Yep. As tables start exceeding 50,000 to 100,000 rows, many write operations can be slow. Every update requires a reading and rewrite of the whole table. Once again you can use a journaling table in which to write adds, changes and deletes. If that data needs to be instantly accessible, make all your "read" shellscripts indexed or key read the main table, and then sequentially read the journaling table. All adds, changes and deletes go to the journaling table, which in turn updates the main table every so often via a cron job.

No scalability

Oh fiddlesticks! Who needs scalability when the original app took only a couple days to create. So you lose a couple days work -- so what? Think of this app as a prototype.

And speaking of prototypes, one of the best ways to find out what's really needed is to code a functional prototype, have everyone hammer on it, and find out the desired improvements. It's been my experience that this type of prototype actually saves many multiples of its development time when the "real" app goes into development.

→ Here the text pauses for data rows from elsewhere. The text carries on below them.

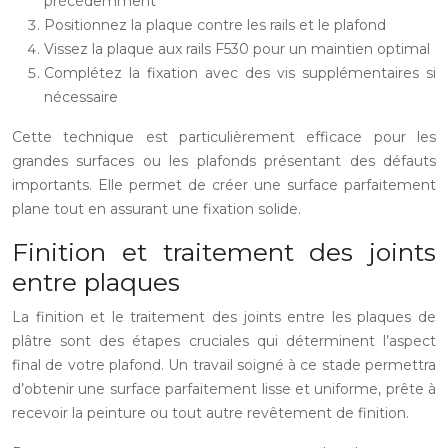
précédemment
Positionnez la plaque contre les rails et le plafond
Vissez la plaque aux rails F530 pour un maintien optimal
Complétez la fixation avec des vis supplémentaires si
nécessaire
Cette technique est particulièrement efficace pour les
grandes surfaces ou les plafonds présentant des défauts
importants. Elle permet de créer une surface parfaitement
plane tout en assurant une fixation solide.
Finition et traitement des joints
entre plaques
La finition et le traitement des joints entre les plaques de
plâtre sont des étapes cruciales qui déterminent l’aspect
final de votre plafond. Un travail soigné à ce stade permettra
d’obtenir une surface parfaitement lisse et uniforme, prête à
recevoir la peinture ou tout autre revêtement de finition.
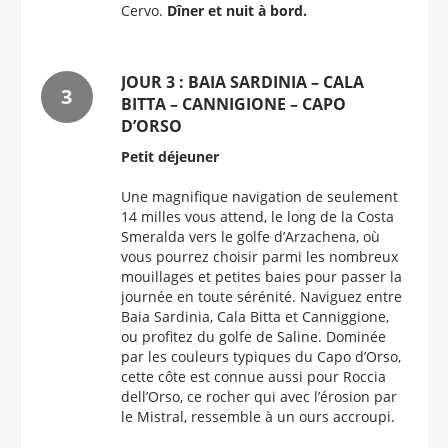
Cervo.
Dîner et nuit à bord.
JOUR 3 : BAIA SARDINIA – CALA
BITTA – CANNIGIONE – CAPO
D’ORSO
Petit déjeuner
Une magnifique navigation de seulement
14 milles vous attend, le long de la Costa
Smeralda vers le golfe d’Arzachena, où
vous pourrez choisir parmi les nombreux
mouillages et petites baies pour passer la
journée en toute sérénité. Naviguez entre
Baia Sardinia, Cala Bitta et Canniggione,
ou profitez du golfe de Saline. Dominée
par les couleurs typiques du Capo d’Orso,
cette côte est connue aussi pour Roccia
dell’Orso, ce rocher qui avec l’érosion par
le Mistral, ressemble à un ours accroupi.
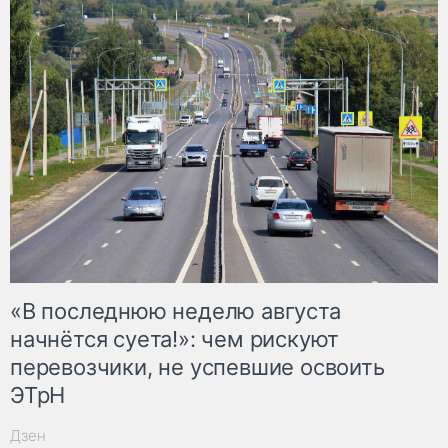
«В последнюю неделю августа
начнётся суета!»: чем рискуют
перевозчики, не успевшие освоить
ЭТрН
Дзен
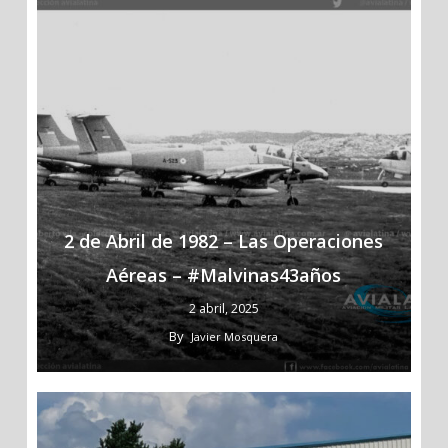
2 de Abril de 1982 – Las Operaciones
Aéreas – #Malvinas43años
2 abril, 2025
By
Javier Mosquera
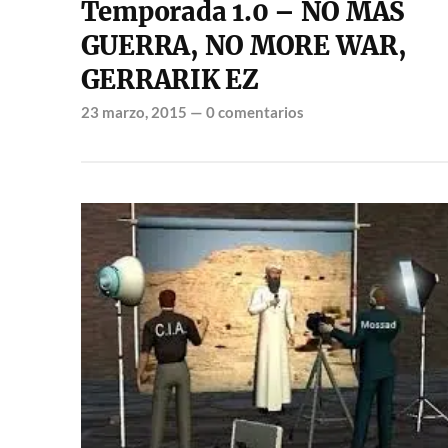
Temporada 1.0 – NO MAS
GUERRA, NO MORE WAR,
GERRARIK EZ
23 marzo, 2015
—
0 comentarios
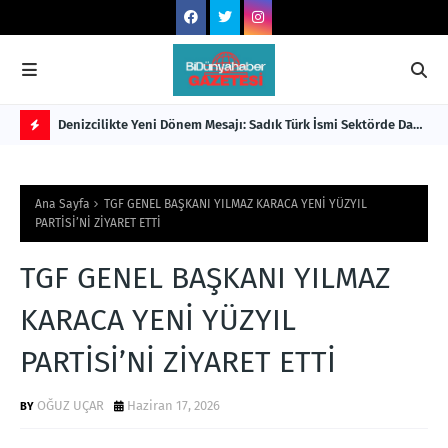
KADİR
Denizcilikte Yeni Dönem Mesajı: Sadık Türk İsmi Sektörde Daha
YEN
Güçlü Konuşuluyor
AR
F
L
Ana Sayfa
TGF GENEL BAŞKANI YILMAZ KARACA YENİ YÜZYIL
A
PARTİSİ’Nİ ZİYARET ETTİ
S
TGF GENEL BAŞKANI YILMAZ
H
KARACA YENİ YÜZYIL
PARTİSİ’Nİ ZİYARET ETTİ
OĞUZ UÇAR
Haziran 17, 2026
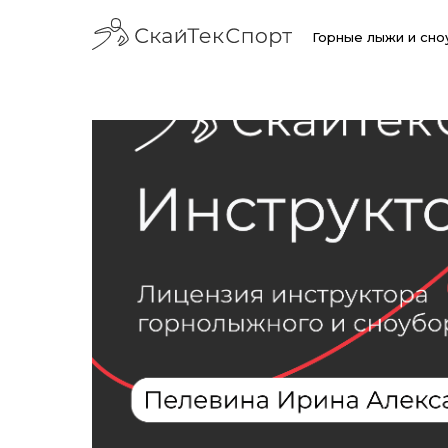
Горные лыжи и сн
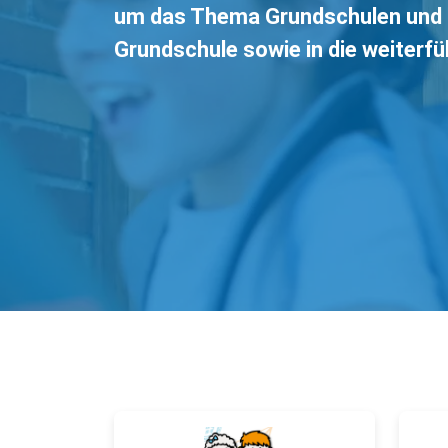
um das Thema Grundschulen und d
Grundschule sowie in die weiterf
// Mehr lesen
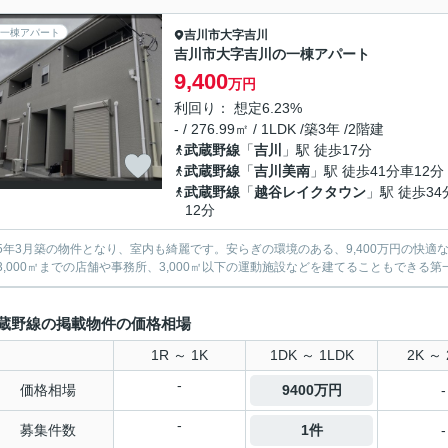
一棟アパート
吉川市
大字吉川
吉川市大字吉川の一棟アパート
9,400
万円
利回り： 想定6.23%
- / 276.99㎡ / 1LDK /築3年 /2階建
武蔵野線
「
吉川
」駅 徒歩17分
武蔵野線
「
吉川美南
」駅 徒歩41分車12分
武蔵野線
「
越谷レイクタウン
」駅 徒歩34
12分
5年3月築の物件となり、室内も綺麗です。安らぎの環境のある、9,400万円の快適な物
3,000㎡までの店舗や事務所、3,000㎡以下の運動施設などを建てることもできる
蔵野線の掲載物件の価格相場
1R ～ 1K
1DK ～ 1LDK
2K ～ 
-
価格相場
9400万円
-
-
募集件数
1件
-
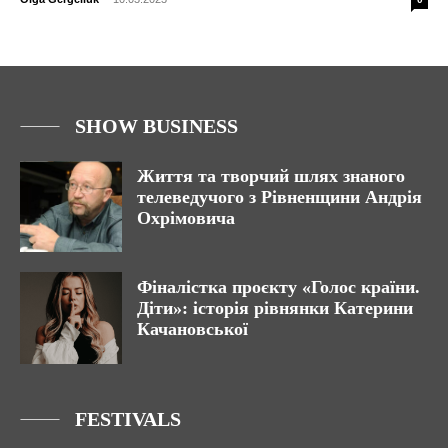
SHOW BUSINESS
Життя та творчий шлях знаного
телеведучого з Рівненщини Андрія
Охрімовича
Фіналістка проєкту «Голос країни.
Діти»: історія рівнянки Катерини
Качановської
FESTIVALS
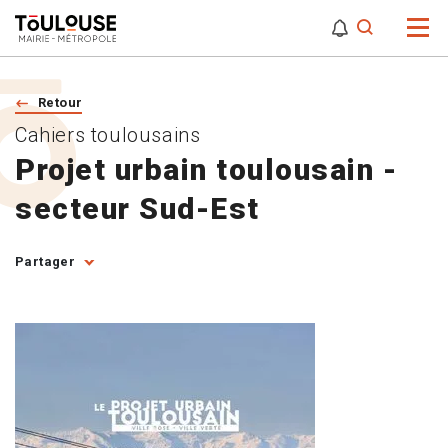
0
0
Attention,
Retour
Cahiers toulousains
Projet urbain toulousain -
secteur Sud-Est
Partager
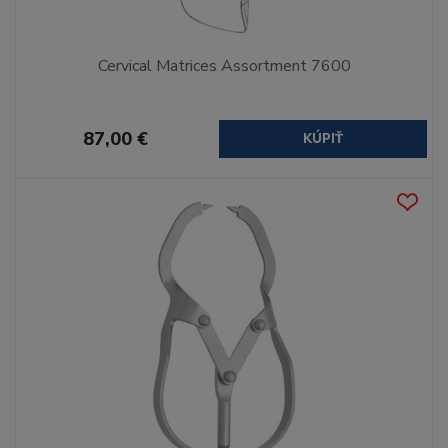
Cervical Matrices Assortment 7600
87,00 €
KÚPIŤ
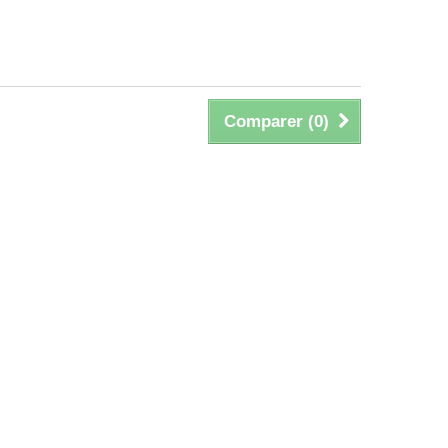
Comparer (
0
)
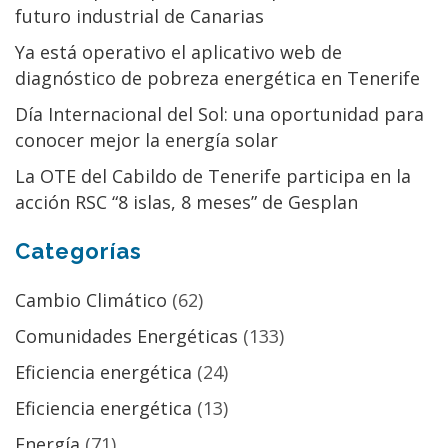
futuro industrial de Canarias
Ya está operativo el aplicativo web de
diagnóstico de pobreza energética en Tenerife
Día Internacional del Sol: una oportunidad para
conocer mejor la energía solar
La OTE del Cabildo de Tenerife participa en la
acción RSC “8 islas, 8 meses” de Gesplan
Categorías
Cambio Climático
(62)
Comunidades Energéticas
(133)
Eficiencia energética
(24)
Eficiencia energética
(13)
Energía
(71)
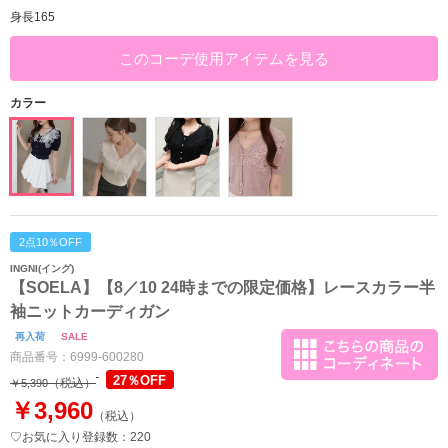
身長165
このコーデ使用アイテムを見る
カラー
2点10％OFF
INGNI(イング)
【SOELA】【8／10 24時までの限定価格】レースカラー半
袖ニットカーディガン
再入荷
SALE
商品番号：
6999-600280
27％OFF
（税込）
￥5,390
￥3,960
（税込）
♡お気に入り登録数：220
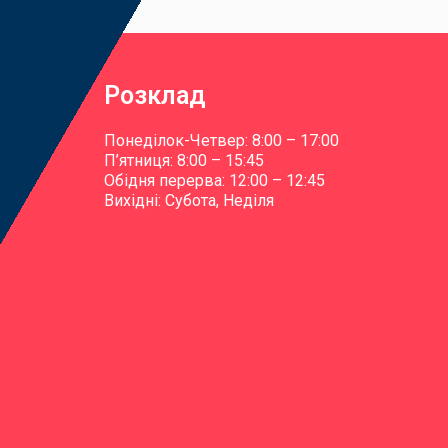
Розклад
Понеділок-Четвер: 8:00 – 17:00
П’ятниця: 8:00 – 15:45
Обідня перерва: 12:00 – 12:45
Вихідні: Субота, Неділя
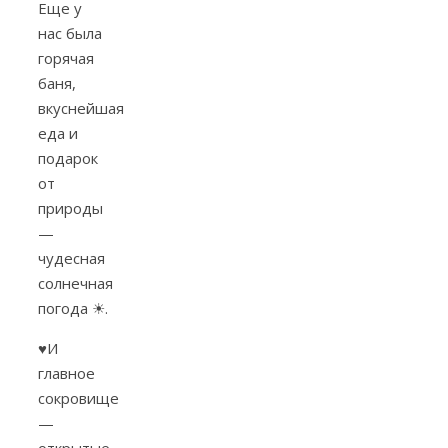
Еще у
нас была
горячая
баня,
вкуснейшая
еда и
подарок
от
природы
—
чудесная
солнечная
погода
☀
.
♥
И
главное
сокровище
—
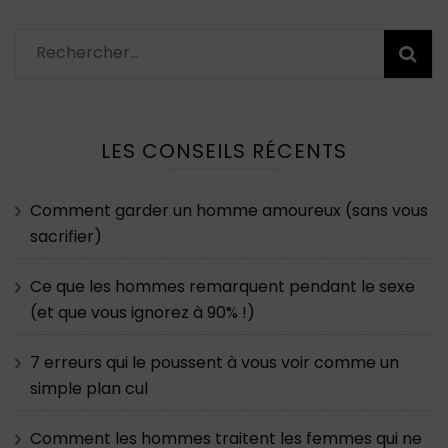
Rechercher :
LES CONSEILS RÉCENTS
Comment garder un homme amoureux (sans vous
sacrifier)
Ce que les hommes remarquent pendant le sexe
(et que vous ignorez à 90% !)
7 erreurs qui le poussent à vous voir comme un
simple plan cul
Comment les hommes traitent les femmes qui ne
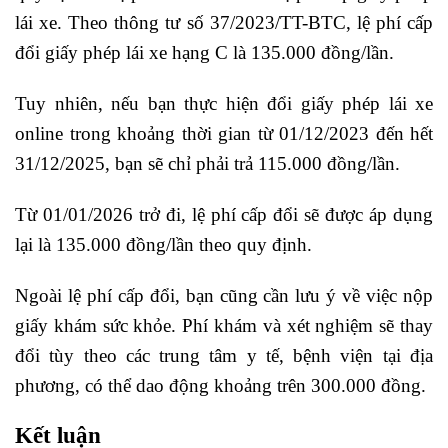
lái xe. Theo thông tư số 37/2023/TT-BTC, lệ phí cấp
đổi giấy phép lái xe hạng C là 135.000 đồng/lần.
Tuy nhiên, nếu bạn thực hiện đổi giấy phép lái xe
online trong khoảng thời gian từ 01/12/2023 đến hết
31/12/2025, bạn sẽ chỉ phải trả 115.000 đồng/lần.
Từ 01/01/2026 trở đi, lệ phí cấp đổi sẽ được áp dụng
lại là 135.000 đồng/lần theo quy định.
Ngoài lệ phí cấp đổi, bạn cũng cần lưu ý về việc nộp
giấy khám sức khỏe. Phí khám và xét nghiệm sẽ thay
đổi tùy theo các trung tâm y tế, bệnh viện tại địa
phương, có thể dao động khoảng trên 300.000 đồng.
Kết luận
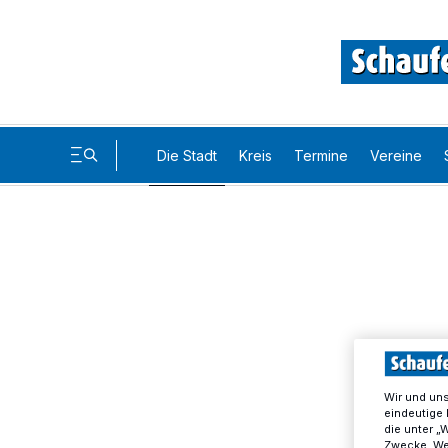
Die Stadt
Kreis
Termine
Vereine
Wir und un
eindeutige 
die unter „
Zwecke. Wen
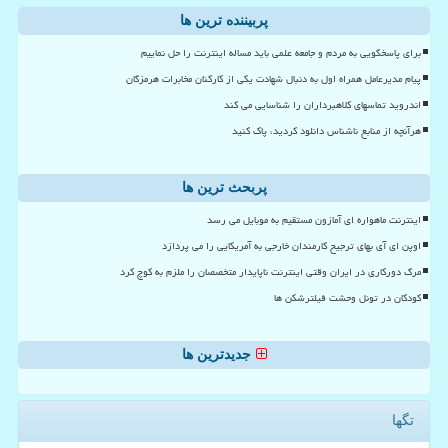
پربیننده ترین ها
برای پاسخگویی به مردم و جامعه علمی باید مساله اینترنت را حل نماییم
پیام مدیرعامل همراه اول به دنبال شهادت یکی از کارکنان مخابرات هرمزگان
اندروید تماسهای کلاهبرداران را شناسایی می کند
هرآنچه از منابع ناشناس دانلود کردید، پاک کنید
پربحث ترین ها
اینترنت ماهواره ای آمازون مستقیم به موبایل می رسد
اوپن ای آی بهای ترجیح کارمندان خارجی به آمریکایی را می پردازد
مرگ دورکاری در ایران وقتی اینترنت ناپایدار متخصصان را ملزم به کوچ کرد
کودکان در تونل وحشت فیلترشکن ها
جدیدترین ها
تگها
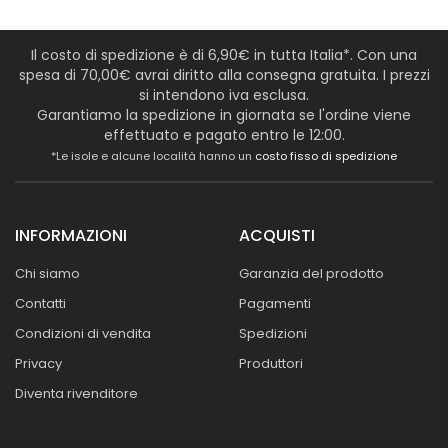
Il costo di spedizione è di 6,90€ in tutta Italia*. Con una
spesa di 70,00€ avrai diritto alla consegna gratuita. I prezzi
si intendono iva esclusa.
Garantiamo la spedizione in giornata se l'ordine viene
effettuato e pagato entro le 12:00.
*Le isole e alcune località hanno un
costo fisso di spedizione
INFORMAZIONI
ACQUISTI
Chi siamo
Garanzia del prodotto
Contatti
Pagamenti
Condizioni di vendita
Spedizioni
Privacy
Produttori
Diventa rivenditore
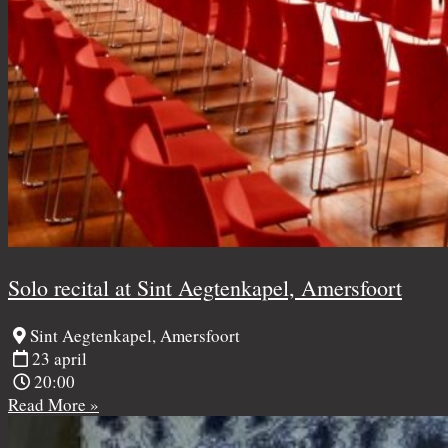
Solo recital at Sint Aegtenkapel, Amersfoort
Sint Aegtenkapel, Amersfoort
23 april
20:00
Read More »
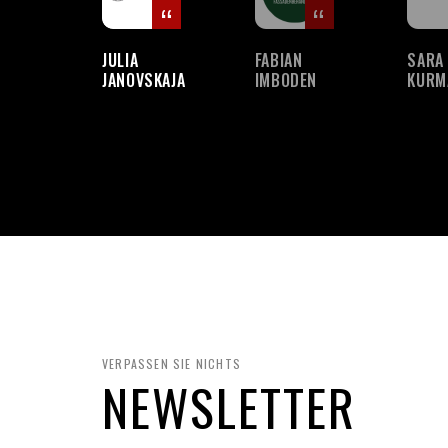
JULIA
FABIAN
SARA
JANOVSKAJA
IMBODEN
KURM
VERPASSEN SIE NICHTS
NEWSLETTER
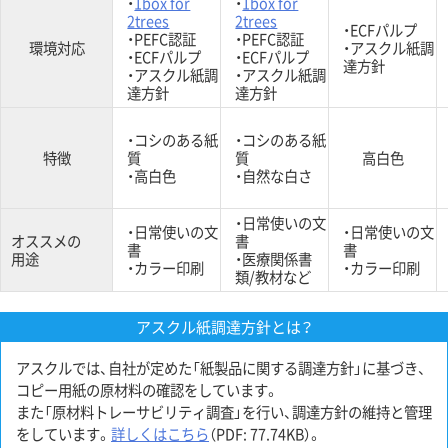
・
1box for
・
1box for
2trees
2trees
・ECFパルプ
・PEFC認証
・PEFC認証
環境対応
・アスクル紙調
・ECFパルプ
・ECFパルプ
達方針
・アスクル紙調
・アスクル紙調
達方針
達方針
・コシのある紙
・コシのある紙
特徴
質
質
高白色
・高白色
・自然な白さ
・日常使いの文
・日常使いの文
・日常使いの文
オススメの
書
書
書
用途
・医療関係書
・カラー印刷
・カラー印刷
類/教材など
アスクル紙調達方針とは？
アスクルでは、自社が定めた「紙製品に関する調達方針」に基づき、
コピー用紙の原材料の確認をしています。
また「原材料トレーサビリティ調査」を行い、調達方針の維持と管理
をしています。
詳しくはこちら
（PDF: 77.74KB）。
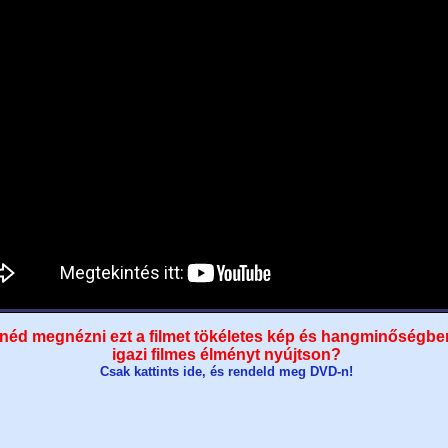
néd megnézni ezt a filmet tökéletes kép és hangminőségbe
igazi filmes élményt nyújtson?
Csak kattints ide, és rendeld meg DVD-n!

It's trivial to write a Ruby program to turn one or a group of NoSQL tables into SQL statements suitable to load your new database, even if your new database has different column names in different orders.

No triggers and stored procedures

Oh, the scandal: No triggers and stored procedures!

So do the work in the app itself. Or, if you really want triggers and stored procedures, make shellscripts to simulate the desired triggers and stored procedures, and access the NoSQL data through those shellscripts. Personally I think that's too much trouble, but it can easily be done.

Why NoSQL is Cool

NoSQL is retro to say the least. Its sequential storage of data harkens back to the 1970's. It's also elegantly simple and transparent. I could have written NoSQL in 1985 if someone had explained it in English, and assuming my operating system had grep, awk, and a highly efficient sort like Linux's sort command.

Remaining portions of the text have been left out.